Another recurrent limitation is supervision. Dense event labels are expensive, pseudo labels can be noisy, and cross-domain transfer can reinforce errors if it trusts a single label source. HPL-ESS, EV-WSSS, and SEAL all respond to this problem with different mechanisms—hybrid pseudo labeling, sparse point supervision with prototype exchange, and annotation-free visual/text guidance—but none remove the need for careful representation and confidence modeling (Jing et al., 2024, Cho et al., 2024, Lee et al., 30 Jan 2026). This suggests that future progress will continue to depend on better uncertainty-aware training and on more principled use of auxiliary modalities.
The literature also identifies task-specific open problems. Motion-layer methods assume piecewise rigid motion and a known number of clusters, and they can fail when only inappropriate motion models are used (Stoffregen et al., 2019). Open-vocabulary systems remain sensitive to low event-rate regions and domain shifts outside driving scenes (Lee et al., 30 Jan 2026). Indoor clutter benchmarks reveal that models trained on driving data transfer poorly to static tabletop settings, especially under occlusion and unseen objects (Huang et al., 2023). Accident-focused segmentation exposes catastrophic robustness gaps between nominal driving datasets and extreme scenes, even for strong frame-based baselines (Zhang et al., 2020).

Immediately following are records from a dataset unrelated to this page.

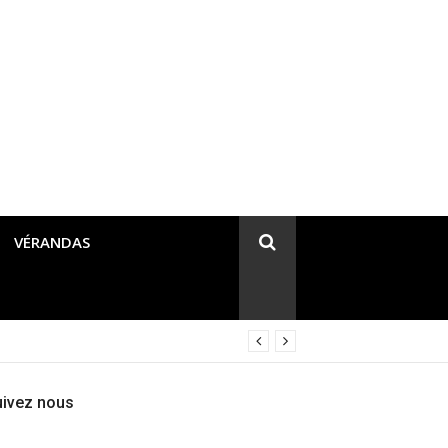
VÉRANDAS
uivez nous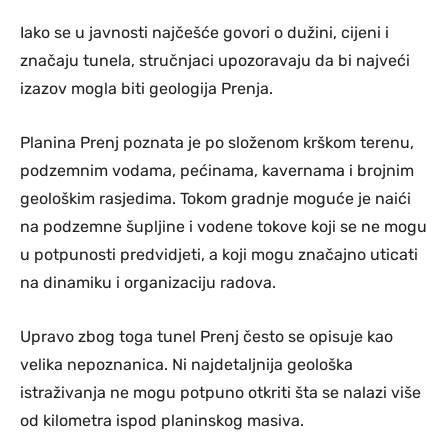
Iako se u javnosti najčešće govori o dužini, cijeni i
značaju tunela, stručnjaci upozoravaju da bi najveći
izazov mogla biti geologija Prenja.
Planina Prenj poznata je po složenom krškom terenu,
podzemnim vodama, pećinama, kavernama i brojnim
geološkim rasjedima. Tokom gradnje moguće je naići
na podzemne šupljine i vodene tokove koji se ne mogu
u potpunosti predvidjeti, a koji mogu značajno uticati
na dinamiku i organizaciju radova.
Upravo zbog toga tunel Prenj često se opisuje kao
velika nepoznanica. Ni najdetaljnija geološka
istraživanja ne mogu potpuno otkriti šta se nalazi više
od kilometra ispod planinskog masiva.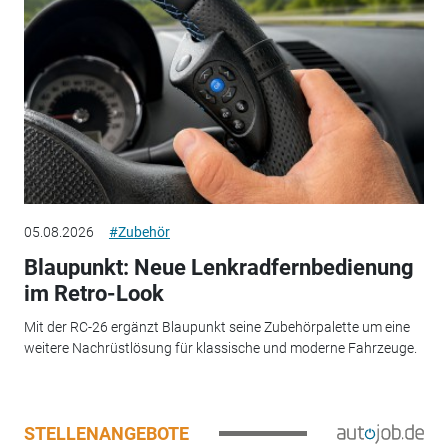
05.08.2026
#Zubehör
Blaupunkt: Neue Lenkradfernbedienung
im Retro-Look
Mit der RC-26 ergänzt Blaupunkt seine Zubehörpalette um eine
weitere Nachrüstlösung für klassische und moderne Fahrzeuge.
STELLENANGEBOTE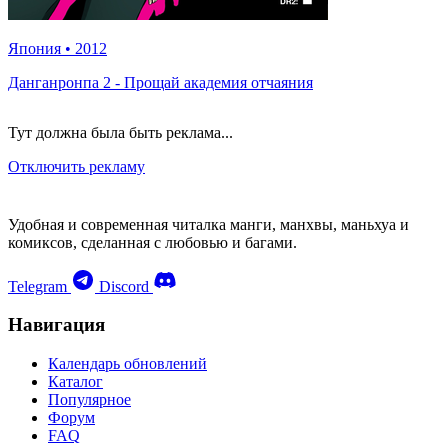
Япония
•
2012
Данганронпа 2 - Прощай академия отчаяния
Тут должна была быть реклама...
Отключить рекламу
Удобная и современная читалка манги, манхвы, маньхуа и
комиксов, сделанная с любовью и багами.
Telegram
Discord
Навигация
Календарь обновлений
Каталог
Популярное
Форум
FAQ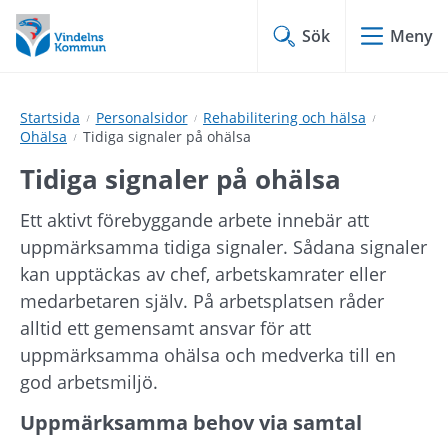
Hoppa
Hoppa
till
till
Sök
Meny
innehåll
undermeny
Startsida
Personalsidor
Rehabilitering och hälsa
Ohälsa
Tidiga signaler på ohälsa
Tidiga signaler på ohälsa
Ett aktivt förebyggande arbete innebär att 
uppmärksamma tidiga signaler. Sådana signaler 
kan upptäckas av chef, arbetskamrater eller 
medarbetaren själv. På arbetsplatsen råder 
alltid ett gemensamt ansvar för att 
uppmärksamma ohälsa och medverka till en 
god arbetsmiljö.
Uppmärksamma behov via samtal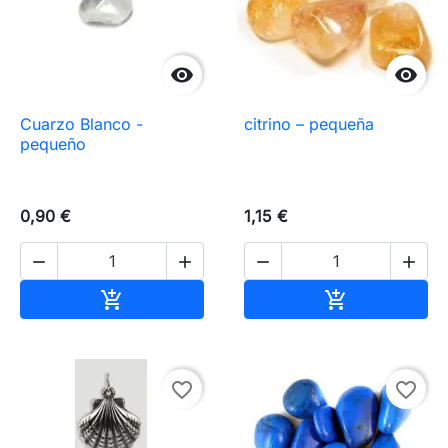


Cuarzo Blanco -
citrino – pequeña
pequeño
0,90 €
1,15 €




Añadir al carrito
Añadir al carr


favorite_border
favorite_border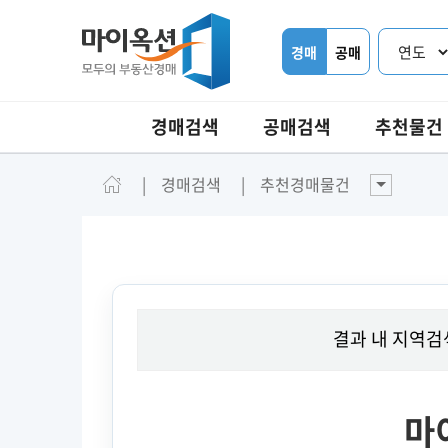
경매
공매
경매검색
공매검색
추천물건
경매검색
추천경매물건
결과 내 지역검
마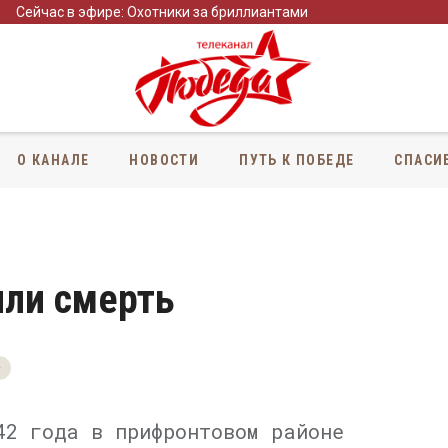
Сейчас в эфире: Охотники за бриллиантами
О КАНАЛЕ
НОВОСТИ
ПУТЬ К ПОБЕДЕ
СПАСИ
или смерть
+
42 года в прифронтовом районе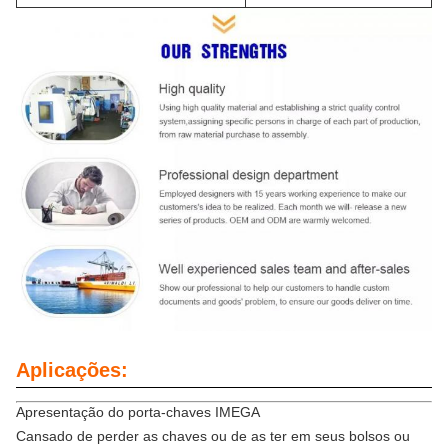
Aplicações:
Apresentação do porta-chaves IMEGA
Cansado de perder as chaves ou de as ter em seus bolsos ou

Research directions already present in the literature are correspondingly diverse. Several works point toward deeper spatiotemporal modeling, stronger event-native backbones, and expansion from semantic to instance, part, panoptic, and 3D reasoning (Lee et al., 30 Jan 2026, Zhu et al., 2024, Huang et al., 2023). Neuromorphic efficiency remains central: SLTNet and EvSegSNN indicate that spiking models can make event-only segmentation more practical on resource-constrained hardware (Zhu et al., 2024, Hareb et al., 2024). Domain adaptation from normal to accident scenes, events as a cross-domain bridge, and open-vocabulary language grounding all appear especially promising because they address exactly the regimes where event sensing is most distinctive (Zhang et al., 2020, Jing et al., 2024, Lee et al., 30 Jan 2026). Overall, EventSSEG is evolving from a narrow dense-labeling problem into a broader event-centric scene understanding stack in which representation, supervision, efficiency, and robustness are inseparable.